Les abeilles à courte langue ne peuvent butiner que les fleurs ouvertes, sans profondeur. Elles les trouvent par exemple chez les Astéracées (marguerites, pissenlit), les Rosacées (arbres fruitiers, églantier, aubépine) ou les Apiacées (angélique, carotte sauvage). Celles à longue langue délaissent royalement ces fleurs aux récompenses facilement accessibles, qui attirent la cohue des butineurs à courte langue.

Ainsi, la longueur de la langue conditionne directement la gamme de fleurs qu’une abeille peut butiner. C’est schématique car d’autres facteurs interviennent aussi, comme les dimensions de l’abeille.

Abeille généraliste ou spécialiste

Une abeille ne butine pas toutes les fleurs qu’elle rencontre ! Suivant son espèce, elle a des préférences. On distingue deux cas :

Abeille généraliste : la gamme de fleurs est large, dans plusieurs familles végétales. Ces abeilles ont souvent une longue période de vol dans l’année.

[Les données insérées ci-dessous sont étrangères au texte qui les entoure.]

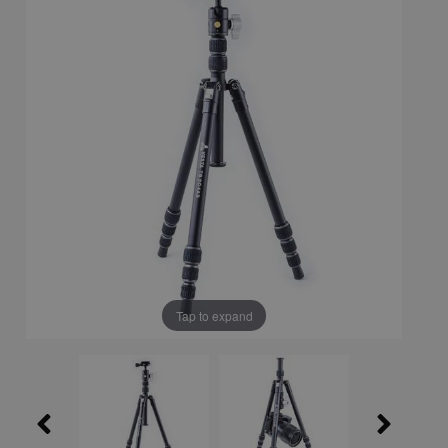
Tap to expand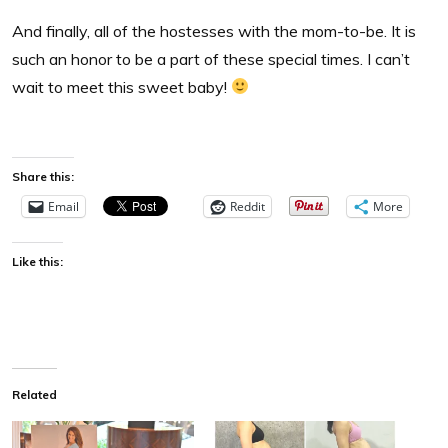
And finally, all of the hostesses with the mom-to-be. It is
such an honor to be a part of these special times. I can’t
wait to meet this sweet baby!
Share this:
Email
Reddit
More
Like this:
Related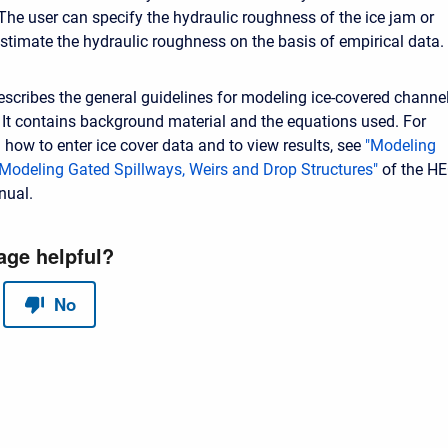
 The user can specify the hydraulic roughness of the ice jam or
stimate the hydraulic roughness on the basis of empirical data.
escribes the general guidelines for modeling ice-covered channe
It contains background material and the equations used. For
 how to enter ice cover data and to view results, see
"Modeling
"Modeling Gated Spillways, Weirs and Drop Structures"
of the HE
nual.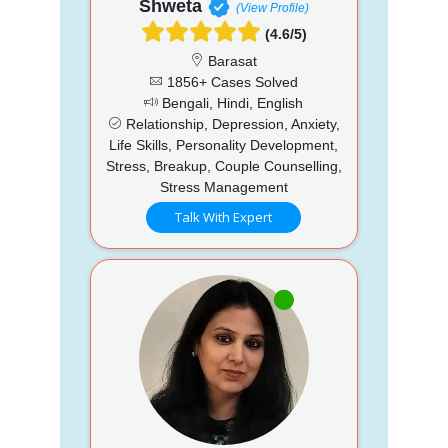
Shweta
(View Profile)
(4.6/5)
Barasat
1856+ Cases Solved
Bengali, Hindi, English
Relationship, Depression, Anxiety,
Life Skills, Personality Development,
Stress, Breakup, Couple Counselling,
Stress Management
Talk With Expert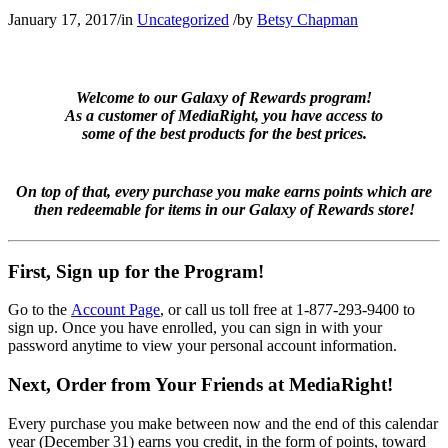
January 17, 2017
/
in
Uncategorized
/
by
Betsy Chapman
Welcome to our Galaxy of Rewards program!
As a customer of MediaRight, you have access to
some of the best products for the best prices.
On top of that, every purchase you make earns points which are
then redeemable for items in our Galaxy of Rewards store!
First, Sign up for the Program!
Go to the
Account Page
, or call us toll free at 1-877-293-9400 to
sign up. Once you have enrolled, you can sign in with your
password anytime to view your personal account information.
Next, Order from Your Friends at MediaRight!
Every purchase you make between now and the end of this calendar
year (December 31) earns you credit, in the form of points, toward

Exemples : les bourdons et l’abeille à miel sont généralistes, pouvant butiner des centaines d’espèces différentes.

Abeille spécialiste : la gamme de fleurs est étroite, limitée à une famille (exemple : les Campanulacées), ou à un seul genre dans cette famille (exemple : les campanules), ou même à une seule espèce de ce genre.

Généralement, les abeilles spécialistes sont des solitaires qui nichent dans le sol, appartenant aux familles des Andrenidés, Halictidés ou Melittidés. Leur période de vol est courte, quelques semaines, calée sur la floraison de leurs plantes préférées. Elles devinent spontanément les gestes pour les butiner, et leurs pièces buccales sont bien adaptées. C’est le cas par exemple, de la collète du lierre, une spécialiste du lierre, voir Abeilles solitaires.

Une abeille spécialiste est vulnérable : son destin est lié à celui de ses plantes préférées. Si elles disparaissent, elle risque de subir le même sort, et inversement.

Comment une fleur attire les abeilles ?

Prenons l’exemple de Chelostoma rapunculi, une abeille spécialiste des campanules. Une étude (Milet-Pinheiro 2015, voir Références) a montré qu’elle est fortement attirée, de façon innée, par la couleur bleue et par la senteur des fleurs de campanules.

L’indice couleur lui évite de perdre du temps sur des corolles blanches, jaunes, … , et de se diriger directement vers les bleues. Mais les campanules ne sont pas les seules fleurs bleues. L’indice senteur est fait d’un assemblage de plusieurs dizaines de composants volatiles, dont certains sont caractéristiques de la famille (les Campanulacées), du genre (Campanula) ou de l’espèce, et indiquent la qualité du pollen et du nectar, eux aussi odorants.

Ainsi une jeune Chelostoma rapunculi qui s’envole pour la 1ère fois, n’ayant jamais vu une fleur de sa courte vie, ne gaspille pas son énergie à butiner toutes les fleurs qu’elle croise. Sans passer par un apprentissage, elle repère instantanément celles qui lui conviennent. Son butinage efficace est l’assurance d’une nouvelle génération à venir.

Conclusion. En modifiant les indices floraux, couleur et senteur, d’une fleur, la sélection horticole prend le risque de perturber le jeu subtil qui la relie à ses butineurs.

Vision des couleurs décalée

L’abeille ne voit pas le monde avec les mêmes couleurs que nous : sa vision est décalée. L’abeille voit le jaune, le bleu, l’ultra-violet, mais pas le rouge. Nous voyons le jaune, le bleu, le rouge mais pas l’ultra-violet.

Conséquence : en général, les fleurs à abeilles ne sont pas  rouges, sinon elles ne les verraient pas. Mais il y a des exceptions : par exemple, la fleur rouge du coquelicot attire les abeilles, car elle réfléchit aussi de l’ultra-violet, qu’elles détectent.

Déclin des abeilles

Selon la Liste rouge des abeilles sauvages européennes, publiée en 2014 par l’UICN (Union internationale pour la conservation de la nature), environ une espèce sur dix est menacée d’extinction et une sur vingt est menacée de l’être dans un proche avenir, principalement à cause des pratiques agricoles intensives et des pesticides.